Working data:
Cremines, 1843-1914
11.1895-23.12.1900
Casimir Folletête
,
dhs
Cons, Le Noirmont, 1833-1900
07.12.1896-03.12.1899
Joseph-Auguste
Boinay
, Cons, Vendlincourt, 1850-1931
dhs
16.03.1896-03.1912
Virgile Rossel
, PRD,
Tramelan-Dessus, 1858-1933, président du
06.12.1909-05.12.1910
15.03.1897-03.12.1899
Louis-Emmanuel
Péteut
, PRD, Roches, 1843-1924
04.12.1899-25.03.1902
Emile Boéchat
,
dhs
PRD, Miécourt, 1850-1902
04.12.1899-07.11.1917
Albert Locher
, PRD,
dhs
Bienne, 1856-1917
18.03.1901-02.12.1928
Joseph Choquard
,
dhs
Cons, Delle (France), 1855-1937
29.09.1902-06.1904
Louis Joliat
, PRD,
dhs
==
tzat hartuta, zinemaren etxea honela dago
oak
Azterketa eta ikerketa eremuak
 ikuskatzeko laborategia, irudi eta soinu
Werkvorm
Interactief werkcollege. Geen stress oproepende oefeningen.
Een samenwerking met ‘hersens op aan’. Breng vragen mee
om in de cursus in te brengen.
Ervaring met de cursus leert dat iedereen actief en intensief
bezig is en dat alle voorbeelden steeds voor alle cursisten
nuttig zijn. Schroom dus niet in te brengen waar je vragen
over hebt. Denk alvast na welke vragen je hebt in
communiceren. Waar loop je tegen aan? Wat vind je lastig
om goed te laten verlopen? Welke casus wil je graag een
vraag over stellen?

Problem description: Write out every line from the data above that includes "over".

Task response:
over hebt. Denk alvast na welke vragen je hebt in
vraag over stellen?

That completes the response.